It’s become a hot button issue the last few months—Will California lawmakers buckle down and reveal their daily calendars?
It’s something many civic organizations – including the nonprofit, nonpartisan California Forward— are keeping a close eye on.
California Forward believes restructuring government will increase our awareness that our elected leaders are doing what they need to do and doing it efficiently—leading to better results and a more stable, secure atmosphere.
The Bay Area News Group, which includes The San Jose Mercury News, and the Associated Press have asked every state lawmaker to release his or her legislative calendar to the public –in an effort to reveal who influences legislation.
According to the San Jose Mercury News, the public has the right to know if our elected leaders are meeting with interests within the district or big donors and corporations.

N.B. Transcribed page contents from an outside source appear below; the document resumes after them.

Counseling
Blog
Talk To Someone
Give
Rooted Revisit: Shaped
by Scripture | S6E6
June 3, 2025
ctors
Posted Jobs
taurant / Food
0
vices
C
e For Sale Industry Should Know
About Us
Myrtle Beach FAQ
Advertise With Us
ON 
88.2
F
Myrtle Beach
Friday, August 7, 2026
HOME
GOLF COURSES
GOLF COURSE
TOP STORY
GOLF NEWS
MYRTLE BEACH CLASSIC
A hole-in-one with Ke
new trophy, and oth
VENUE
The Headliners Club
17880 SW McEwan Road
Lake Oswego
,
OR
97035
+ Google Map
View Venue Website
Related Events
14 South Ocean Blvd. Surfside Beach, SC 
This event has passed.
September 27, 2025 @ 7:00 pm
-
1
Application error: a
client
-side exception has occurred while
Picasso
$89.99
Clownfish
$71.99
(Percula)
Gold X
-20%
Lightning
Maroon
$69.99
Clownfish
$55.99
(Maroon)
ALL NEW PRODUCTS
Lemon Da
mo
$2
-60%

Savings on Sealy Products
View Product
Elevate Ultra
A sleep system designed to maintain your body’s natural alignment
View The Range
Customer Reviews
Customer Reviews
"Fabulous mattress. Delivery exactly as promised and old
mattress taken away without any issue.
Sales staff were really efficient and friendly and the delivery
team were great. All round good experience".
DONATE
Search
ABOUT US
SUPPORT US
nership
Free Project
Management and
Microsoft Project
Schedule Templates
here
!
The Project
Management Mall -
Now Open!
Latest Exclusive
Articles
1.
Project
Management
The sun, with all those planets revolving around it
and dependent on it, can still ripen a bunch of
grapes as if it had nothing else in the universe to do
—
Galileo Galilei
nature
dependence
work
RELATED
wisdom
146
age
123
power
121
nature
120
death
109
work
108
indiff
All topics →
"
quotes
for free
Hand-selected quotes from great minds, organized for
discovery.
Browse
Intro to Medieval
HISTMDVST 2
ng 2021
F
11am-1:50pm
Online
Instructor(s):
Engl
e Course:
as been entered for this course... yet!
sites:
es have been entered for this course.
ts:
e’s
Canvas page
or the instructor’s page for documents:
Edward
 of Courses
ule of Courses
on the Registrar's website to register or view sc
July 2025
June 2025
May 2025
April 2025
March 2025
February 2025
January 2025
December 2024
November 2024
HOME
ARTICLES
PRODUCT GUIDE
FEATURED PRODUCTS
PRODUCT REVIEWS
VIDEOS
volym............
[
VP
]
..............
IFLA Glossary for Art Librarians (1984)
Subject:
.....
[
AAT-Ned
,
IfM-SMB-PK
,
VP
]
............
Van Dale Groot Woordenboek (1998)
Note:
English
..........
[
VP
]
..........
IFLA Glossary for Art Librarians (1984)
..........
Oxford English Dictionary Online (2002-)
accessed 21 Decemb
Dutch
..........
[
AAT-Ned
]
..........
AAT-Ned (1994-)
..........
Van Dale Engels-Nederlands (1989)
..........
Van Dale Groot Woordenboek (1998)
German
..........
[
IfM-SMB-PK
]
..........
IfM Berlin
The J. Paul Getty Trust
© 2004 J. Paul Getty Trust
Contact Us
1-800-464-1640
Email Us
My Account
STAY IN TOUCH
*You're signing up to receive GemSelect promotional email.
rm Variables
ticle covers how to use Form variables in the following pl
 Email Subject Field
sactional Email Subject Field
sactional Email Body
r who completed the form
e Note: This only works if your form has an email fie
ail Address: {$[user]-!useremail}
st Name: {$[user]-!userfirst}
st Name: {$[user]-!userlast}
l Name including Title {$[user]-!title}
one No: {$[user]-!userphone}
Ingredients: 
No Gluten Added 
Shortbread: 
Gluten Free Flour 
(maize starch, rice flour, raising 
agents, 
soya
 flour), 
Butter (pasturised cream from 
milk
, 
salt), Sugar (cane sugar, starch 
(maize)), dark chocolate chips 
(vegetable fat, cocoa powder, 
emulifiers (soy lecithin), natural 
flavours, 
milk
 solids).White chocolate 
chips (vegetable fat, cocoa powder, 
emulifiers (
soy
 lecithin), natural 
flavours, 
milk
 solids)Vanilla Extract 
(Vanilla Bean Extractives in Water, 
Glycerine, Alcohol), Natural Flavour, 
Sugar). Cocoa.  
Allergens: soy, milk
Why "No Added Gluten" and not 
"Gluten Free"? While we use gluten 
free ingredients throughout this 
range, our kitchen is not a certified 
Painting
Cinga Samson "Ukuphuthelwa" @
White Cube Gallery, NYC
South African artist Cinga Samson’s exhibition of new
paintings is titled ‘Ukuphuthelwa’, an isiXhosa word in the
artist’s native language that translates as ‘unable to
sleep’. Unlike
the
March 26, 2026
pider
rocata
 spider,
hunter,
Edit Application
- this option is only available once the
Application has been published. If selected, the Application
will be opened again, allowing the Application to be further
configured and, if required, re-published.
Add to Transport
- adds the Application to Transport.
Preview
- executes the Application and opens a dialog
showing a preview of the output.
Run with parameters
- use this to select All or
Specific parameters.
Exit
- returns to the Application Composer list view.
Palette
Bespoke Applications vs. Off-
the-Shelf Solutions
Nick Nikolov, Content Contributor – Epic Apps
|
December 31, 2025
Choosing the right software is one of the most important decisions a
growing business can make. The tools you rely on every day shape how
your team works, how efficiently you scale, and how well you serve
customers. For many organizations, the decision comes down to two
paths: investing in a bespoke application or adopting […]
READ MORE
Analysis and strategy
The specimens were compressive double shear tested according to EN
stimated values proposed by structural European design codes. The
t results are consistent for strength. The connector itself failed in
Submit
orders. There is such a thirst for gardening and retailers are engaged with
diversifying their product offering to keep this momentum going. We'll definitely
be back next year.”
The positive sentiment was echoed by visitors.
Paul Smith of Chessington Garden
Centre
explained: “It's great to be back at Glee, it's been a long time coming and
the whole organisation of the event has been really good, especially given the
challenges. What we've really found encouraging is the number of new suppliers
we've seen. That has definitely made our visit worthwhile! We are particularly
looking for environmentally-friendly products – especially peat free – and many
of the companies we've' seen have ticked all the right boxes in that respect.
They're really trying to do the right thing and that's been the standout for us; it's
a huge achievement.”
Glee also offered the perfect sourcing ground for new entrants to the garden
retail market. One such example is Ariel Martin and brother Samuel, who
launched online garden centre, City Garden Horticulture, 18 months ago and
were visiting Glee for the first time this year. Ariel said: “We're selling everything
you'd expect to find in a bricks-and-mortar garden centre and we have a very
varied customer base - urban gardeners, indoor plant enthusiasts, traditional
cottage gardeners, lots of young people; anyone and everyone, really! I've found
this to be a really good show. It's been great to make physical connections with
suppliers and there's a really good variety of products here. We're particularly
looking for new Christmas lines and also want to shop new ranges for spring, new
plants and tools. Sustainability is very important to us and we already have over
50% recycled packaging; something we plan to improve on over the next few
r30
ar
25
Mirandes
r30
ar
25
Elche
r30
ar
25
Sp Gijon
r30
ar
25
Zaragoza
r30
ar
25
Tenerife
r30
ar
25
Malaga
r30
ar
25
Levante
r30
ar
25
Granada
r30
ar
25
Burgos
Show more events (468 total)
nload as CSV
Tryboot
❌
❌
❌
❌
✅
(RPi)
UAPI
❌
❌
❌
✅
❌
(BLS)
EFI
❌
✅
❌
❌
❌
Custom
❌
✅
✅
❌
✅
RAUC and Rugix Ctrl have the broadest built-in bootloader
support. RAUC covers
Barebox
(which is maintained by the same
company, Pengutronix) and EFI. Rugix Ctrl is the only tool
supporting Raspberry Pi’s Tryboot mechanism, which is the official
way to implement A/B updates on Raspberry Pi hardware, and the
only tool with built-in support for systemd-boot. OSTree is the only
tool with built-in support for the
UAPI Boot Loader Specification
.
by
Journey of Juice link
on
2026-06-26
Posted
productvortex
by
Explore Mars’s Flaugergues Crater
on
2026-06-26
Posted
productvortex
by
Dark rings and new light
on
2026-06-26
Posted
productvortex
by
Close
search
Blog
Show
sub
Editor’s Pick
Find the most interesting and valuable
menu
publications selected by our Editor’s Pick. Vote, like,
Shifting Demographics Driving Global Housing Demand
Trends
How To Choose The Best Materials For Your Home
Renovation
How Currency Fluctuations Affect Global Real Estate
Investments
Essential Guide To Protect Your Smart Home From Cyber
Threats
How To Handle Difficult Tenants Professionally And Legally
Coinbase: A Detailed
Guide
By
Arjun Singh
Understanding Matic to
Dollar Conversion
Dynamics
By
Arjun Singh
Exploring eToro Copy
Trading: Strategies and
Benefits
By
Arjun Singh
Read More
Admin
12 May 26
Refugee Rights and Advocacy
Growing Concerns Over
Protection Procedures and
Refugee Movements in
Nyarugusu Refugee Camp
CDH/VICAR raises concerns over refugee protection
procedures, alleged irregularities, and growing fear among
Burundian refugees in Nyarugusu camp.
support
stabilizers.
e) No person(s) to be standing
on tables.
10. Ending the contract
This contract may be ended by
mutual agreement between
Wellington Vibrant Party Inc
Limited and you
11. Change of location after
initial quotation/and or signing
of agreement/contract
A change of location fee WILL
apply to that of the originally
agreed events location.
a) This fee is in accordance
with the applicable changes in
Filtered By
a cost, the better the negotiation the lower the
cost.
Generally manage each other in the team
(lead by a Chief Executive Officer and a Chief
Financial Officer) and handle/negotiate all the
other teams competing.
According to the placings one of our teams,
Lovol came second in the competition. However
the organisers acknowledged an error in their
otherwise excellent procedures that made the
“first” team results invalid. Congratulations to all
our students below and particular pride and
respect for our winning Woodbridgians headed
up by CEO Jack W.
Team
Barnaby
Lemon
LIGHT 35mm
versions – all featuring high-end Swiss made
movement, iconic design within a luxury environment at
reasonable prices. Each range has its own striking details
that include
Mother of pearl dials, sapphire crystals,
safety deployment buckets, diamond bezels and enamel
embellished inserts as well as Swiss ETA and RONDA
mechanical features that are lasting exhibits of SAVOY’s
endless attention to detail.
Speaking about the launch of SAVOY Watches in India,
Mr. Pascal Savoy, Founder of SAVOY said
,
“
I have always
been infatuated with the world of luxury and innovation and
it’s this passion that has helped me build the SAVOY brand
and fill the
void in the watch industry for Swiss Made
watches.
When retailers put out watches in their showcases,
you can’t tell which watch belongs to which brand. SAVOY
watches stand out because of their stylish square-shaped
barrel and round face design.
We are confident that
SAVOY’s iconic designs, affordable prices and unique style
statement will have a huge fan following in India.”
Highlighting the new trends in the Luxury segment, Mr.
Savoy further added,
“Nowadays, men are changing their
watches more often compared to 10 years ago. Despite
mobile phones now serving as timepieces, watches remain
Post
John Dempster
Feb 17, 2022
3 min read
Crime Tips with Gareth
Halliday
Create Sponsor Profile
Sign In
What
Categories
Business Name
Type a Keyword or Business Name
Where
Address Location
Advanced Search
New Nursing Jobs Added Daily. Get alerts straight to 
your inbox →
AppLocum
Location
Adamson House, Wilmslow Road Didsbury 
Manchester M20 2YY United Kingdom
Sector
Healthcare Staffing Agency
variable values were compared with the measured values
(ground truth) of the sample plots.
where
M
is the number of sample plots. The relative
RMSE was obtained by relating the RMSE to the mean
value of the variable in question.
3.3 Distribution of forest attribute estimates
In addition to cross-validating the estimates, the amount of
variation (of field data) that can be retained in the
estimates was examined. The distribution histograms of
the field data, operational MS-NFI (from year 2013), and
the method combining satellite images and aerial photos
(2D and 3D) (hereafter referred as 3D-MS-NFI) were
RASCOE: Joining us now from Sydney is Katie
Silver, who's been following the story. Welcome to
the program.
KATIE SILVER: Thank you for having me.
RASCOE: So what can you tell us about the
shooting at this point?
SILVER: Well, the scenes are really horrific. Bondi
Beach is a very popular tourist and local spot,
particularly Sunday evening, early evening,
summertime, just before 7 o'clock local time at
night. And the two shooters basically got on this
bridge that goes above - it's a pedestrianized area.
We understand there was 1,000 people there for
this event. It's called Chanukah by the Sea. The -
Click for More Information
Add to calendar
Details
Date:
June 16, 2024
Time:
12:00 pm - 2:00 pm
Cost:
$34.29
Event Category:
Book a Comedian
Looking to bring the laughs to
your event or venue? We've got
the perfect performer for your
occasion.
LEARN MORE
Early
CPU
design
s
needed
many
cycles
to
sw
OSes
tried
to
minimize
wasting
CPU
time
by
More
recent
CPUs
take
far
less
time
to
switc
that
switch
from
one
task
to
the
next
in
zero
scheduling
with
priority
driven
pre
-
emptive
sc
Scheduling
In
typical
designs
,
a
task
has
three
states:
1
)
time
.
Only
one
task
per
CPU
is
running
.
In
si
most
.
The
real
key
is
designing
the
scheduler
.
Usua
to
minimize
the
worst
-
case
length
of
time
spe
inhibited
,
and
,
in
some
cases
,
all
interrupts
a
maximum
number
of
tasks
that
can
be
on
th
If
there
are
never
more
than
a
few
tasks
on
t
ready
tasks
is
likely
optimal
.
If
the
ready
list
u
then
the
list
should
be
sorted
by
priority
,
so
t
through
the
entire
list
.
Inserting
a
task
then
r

The newspaper says its requests were rejected by the rules committees in each house in May because of “privacy, security and legislative privilege.”
A second round of requests to all Assembly members was denied last month. However, some individual legislators have released their calendars of vowed to do so.California Common Sense (CACS)—a Stanford University Transparency organization—demands that state leaders open up their records to the public. CACS’s Nate Levine wrote this commentary:
Another entry on the long list of items the government won’t share with its citizens: legislative calendars. This should not even be an issue, because they are public servants, and they work for us—that information should be available to every Californian.
How can we possibly put our faith in a government that refuses to disclose the details of its daily operations?
Often politicians have countered public records requests by claiming their budgets and schedules are private information. But, part of serving the public means opening your data to scrutiny. How else can we keep politicians accountable?
We applaud Portantino, Donnelly, Grove, Beall, Campos and any other California legislators who are willing move beyond political maneuvering and take a step towards transparency.
But what our state needs is a movement catalyzed at the top.
It is time for the leaders in our legislature to step forward and acknowledge the tremendous value of open information.
It is just common sense, something California desperately needs.
Nate Levine is operations manager for CACS.